Problem requirements
Set down exactly the lines below between the line holding "You are a GUI" and the line holding "The height and", inclusive; no other line belongs in the answer.

Data to use
##########

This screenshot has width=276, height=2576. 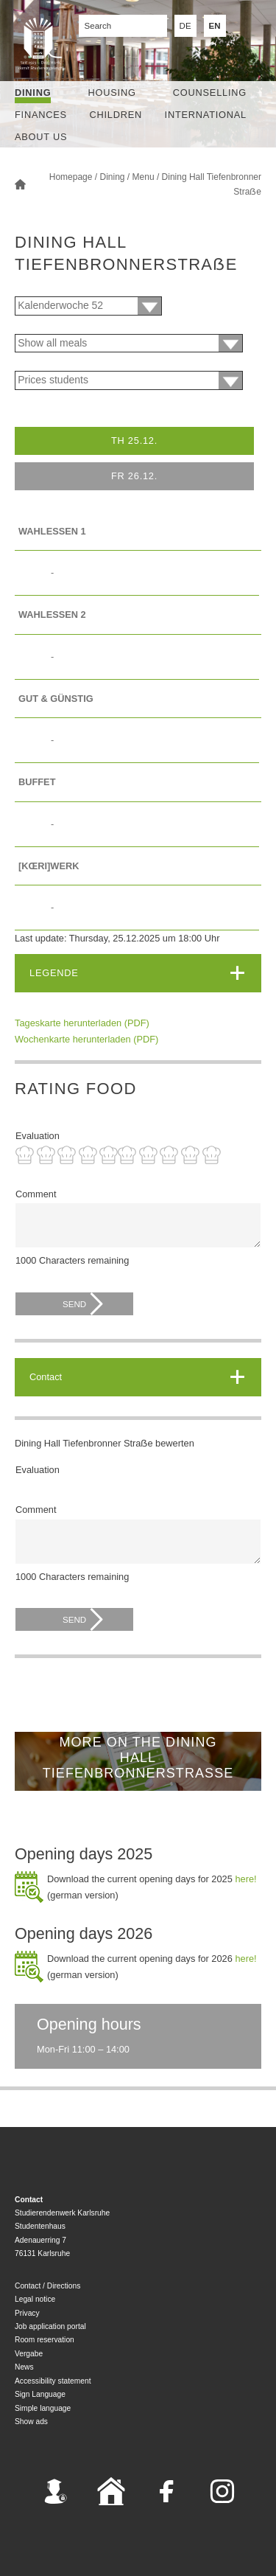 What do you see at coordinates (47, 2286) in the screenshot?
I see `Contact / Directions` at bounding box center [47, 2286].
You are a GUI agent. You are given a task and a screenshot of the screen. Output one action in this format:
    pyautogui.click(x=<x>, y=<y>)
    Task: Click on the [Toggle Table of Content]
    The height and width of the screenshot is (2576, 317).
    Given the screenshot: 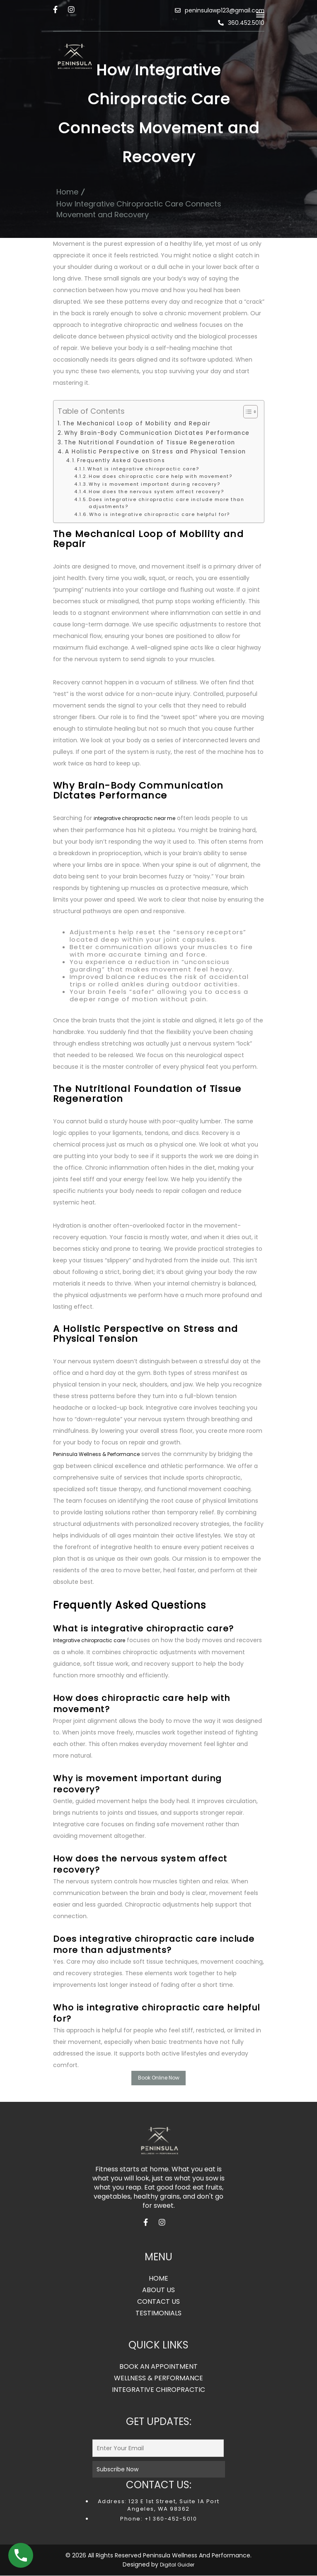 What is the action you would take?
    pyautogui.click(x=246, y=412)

##########

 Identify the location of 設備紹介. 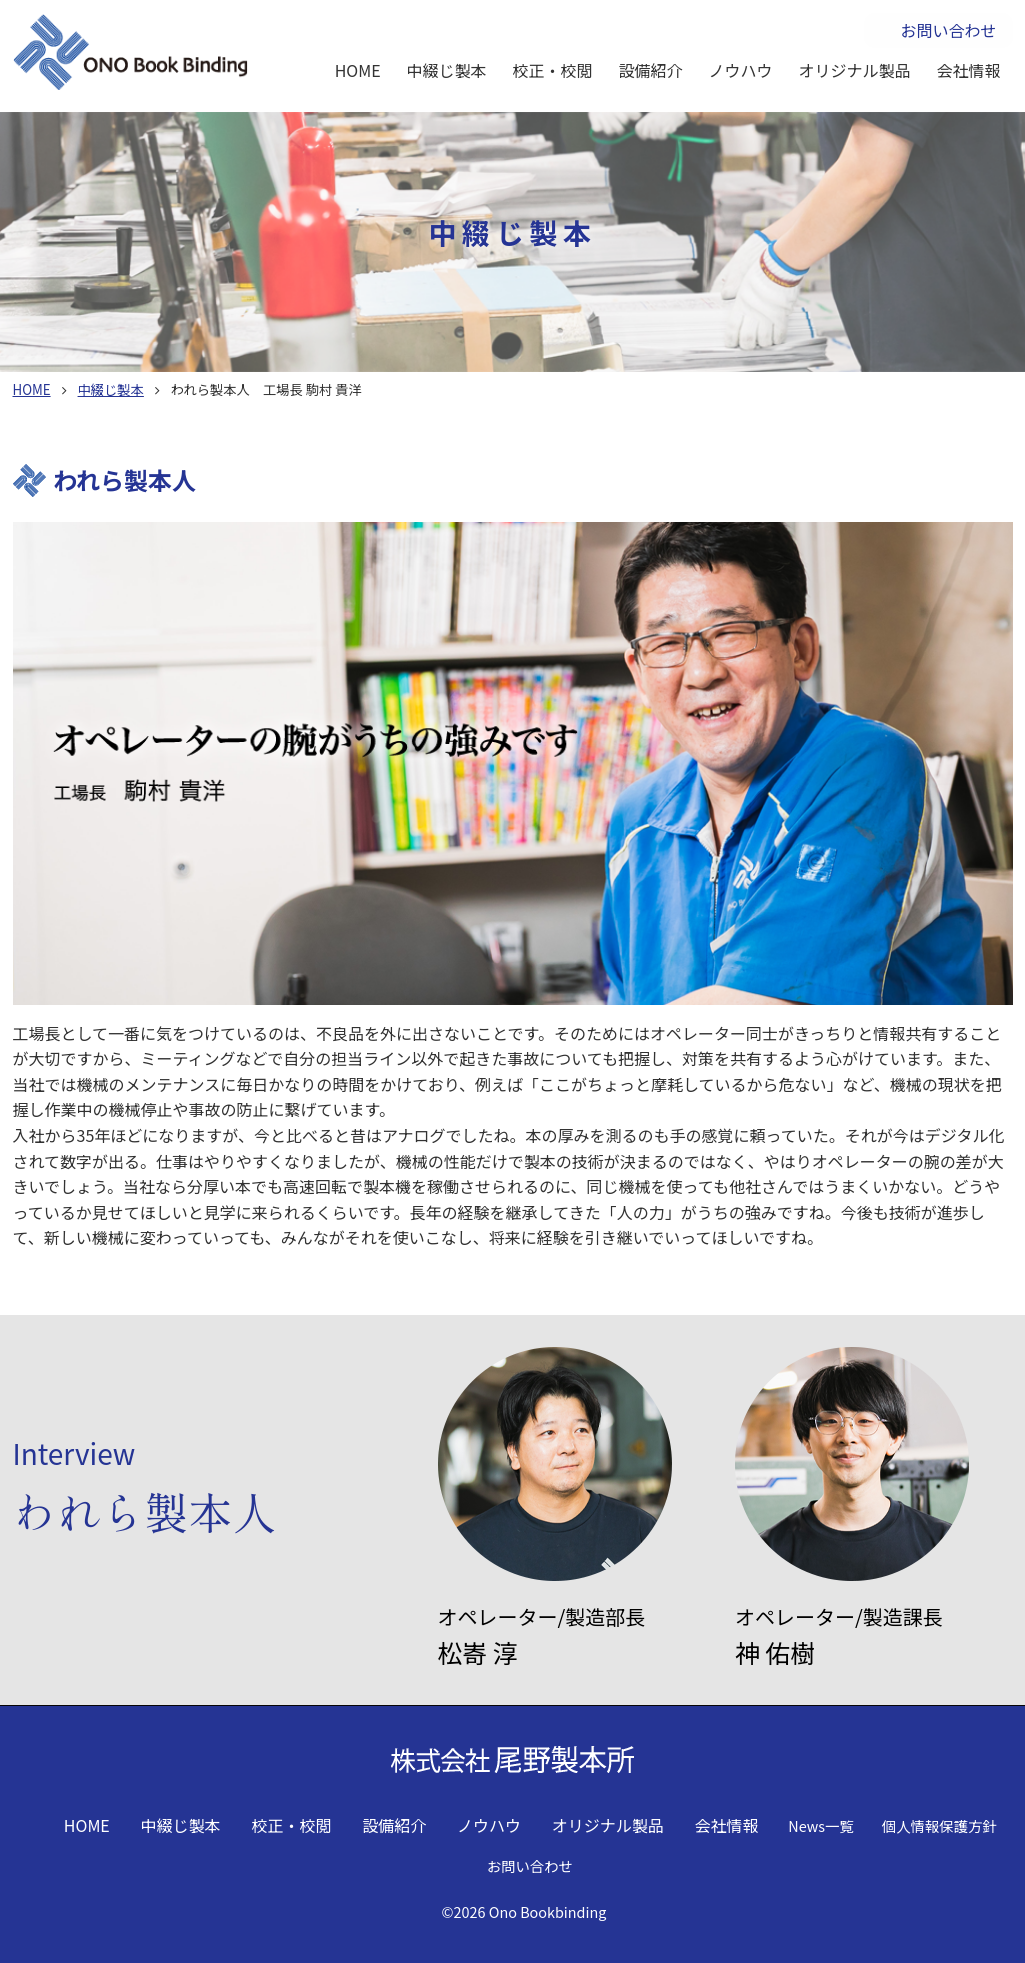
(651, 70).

##########

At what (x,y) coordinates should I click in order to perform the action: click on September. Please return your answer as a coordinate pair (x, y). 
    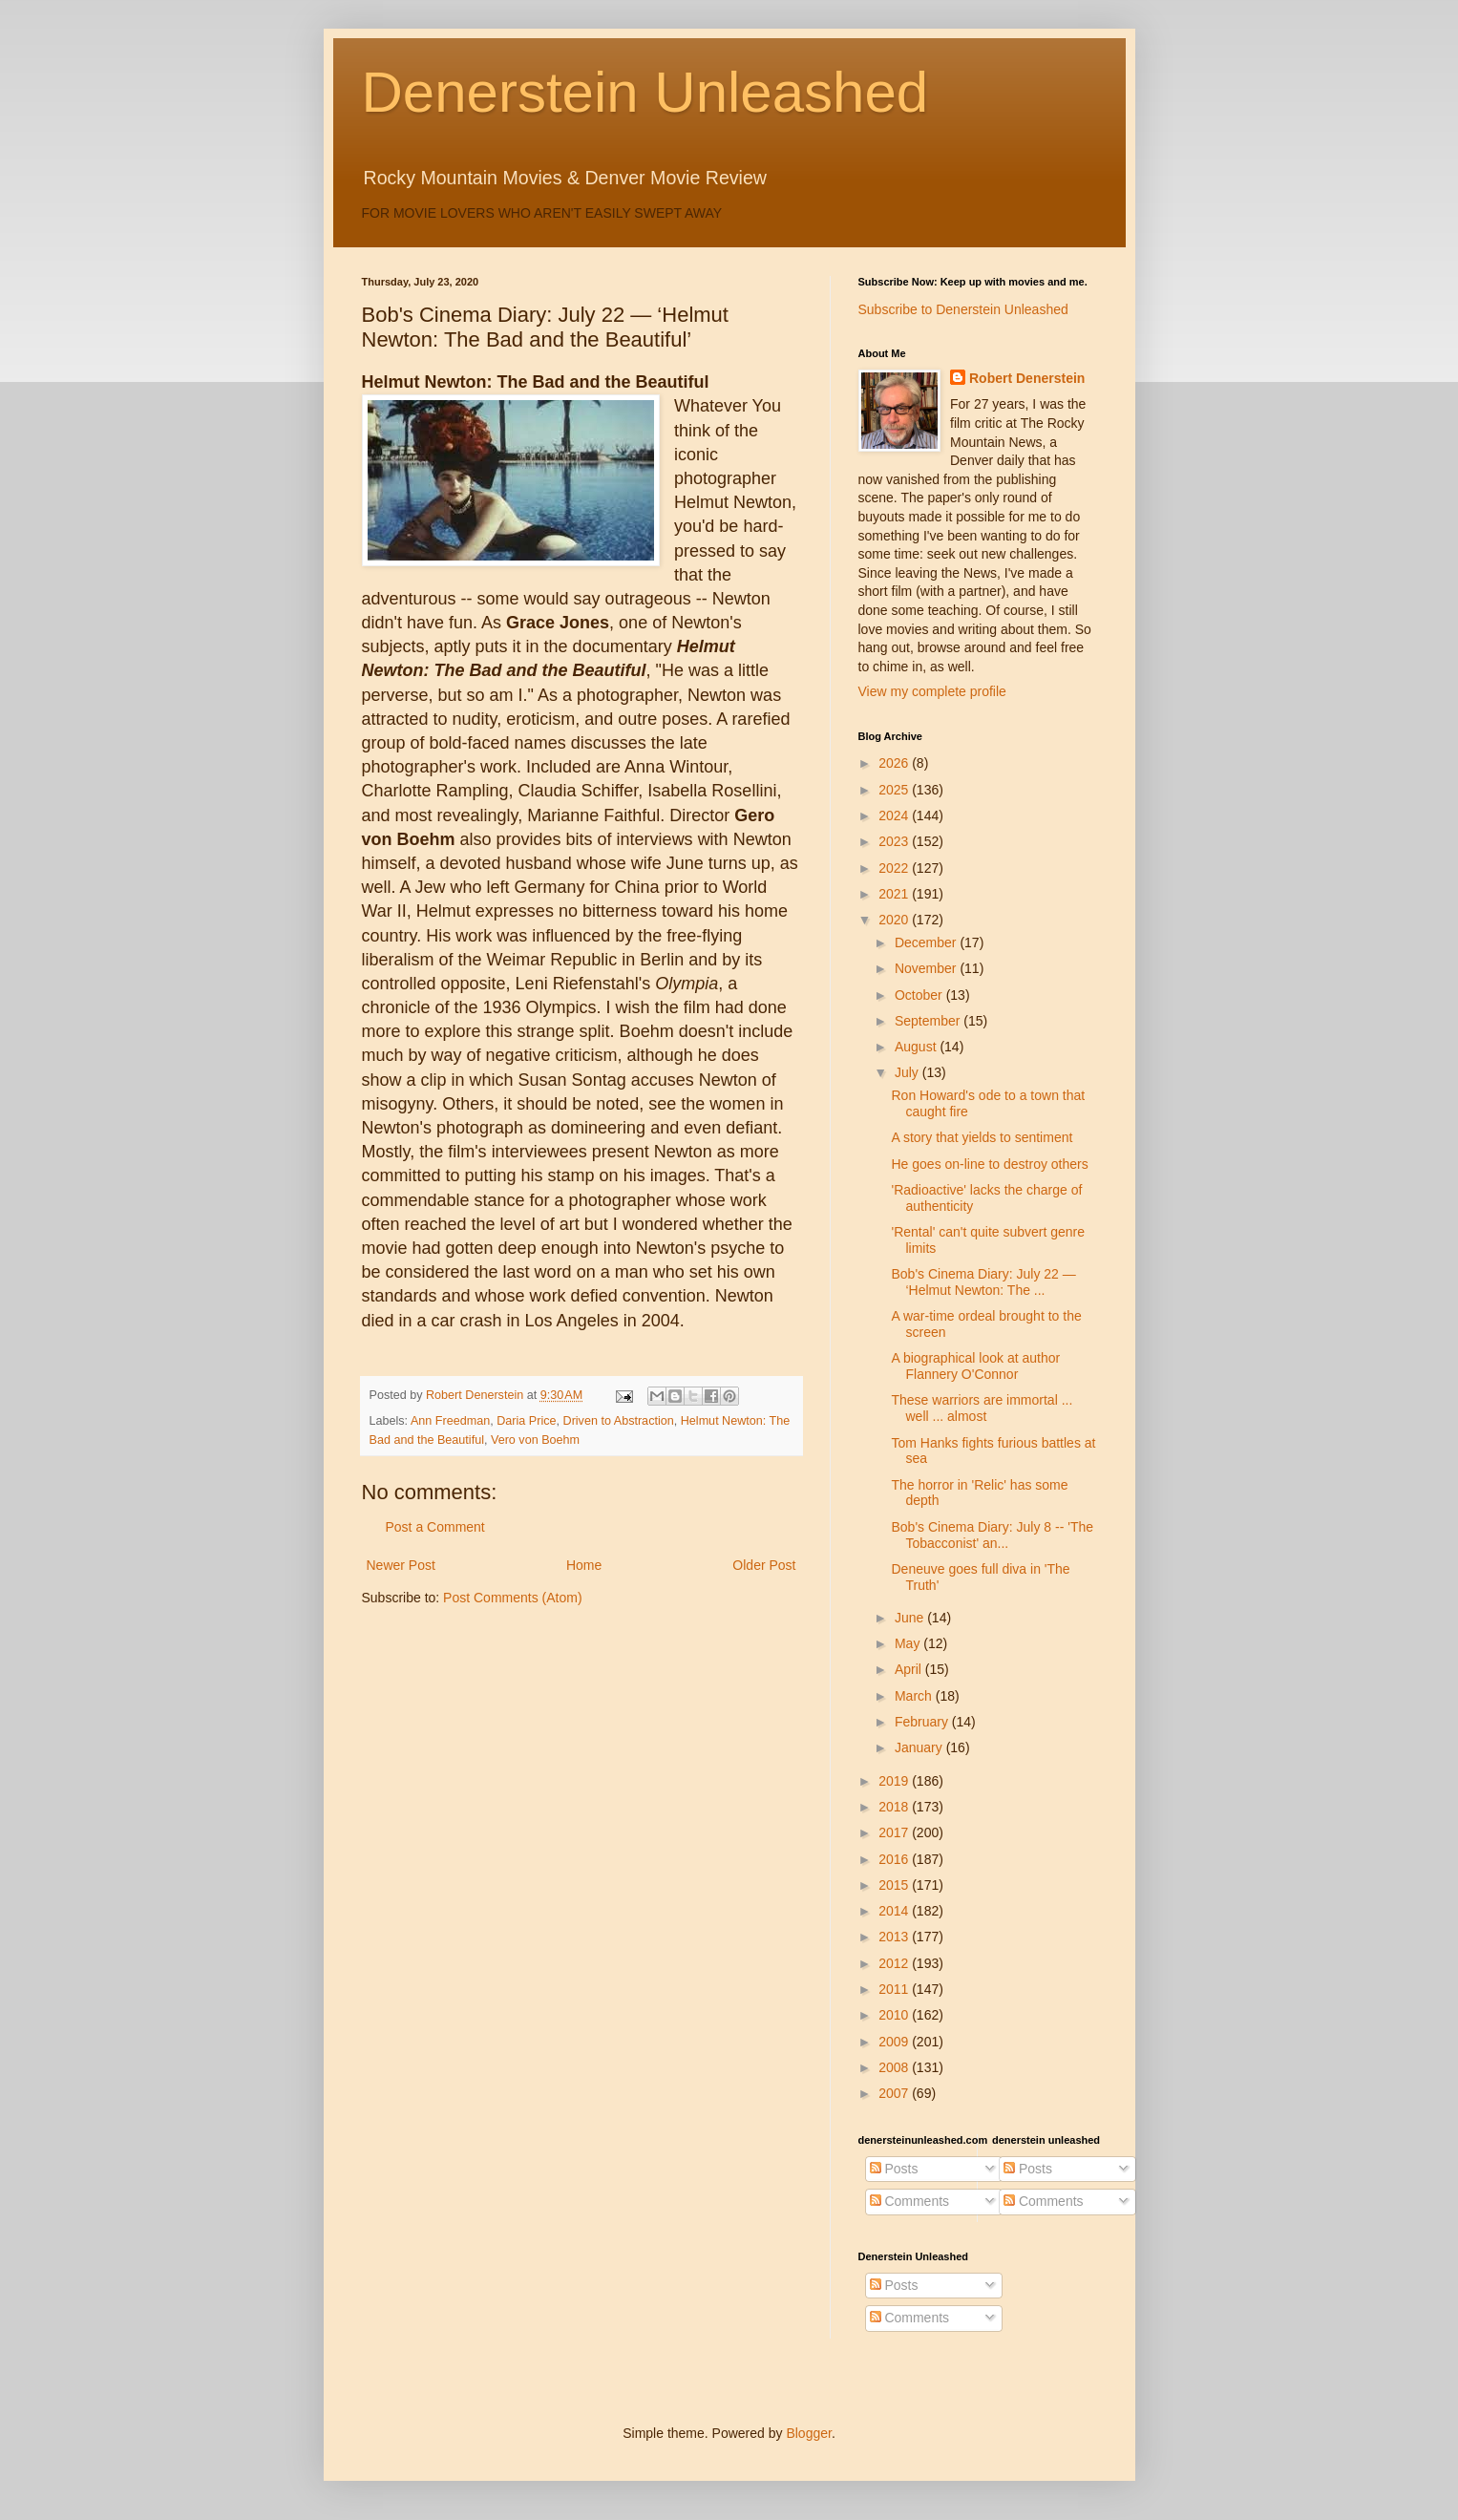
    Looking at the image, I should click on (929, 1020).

##########

Reply
You are a GUI agent. You are given a task and a screenshot of the screen. Output one action in this format:
    pyautogui.click(x=<x>, y=<y>)
    Task: Click on the [Toggle Table of Content]
    The height and width of the screenshot is (2576, 317).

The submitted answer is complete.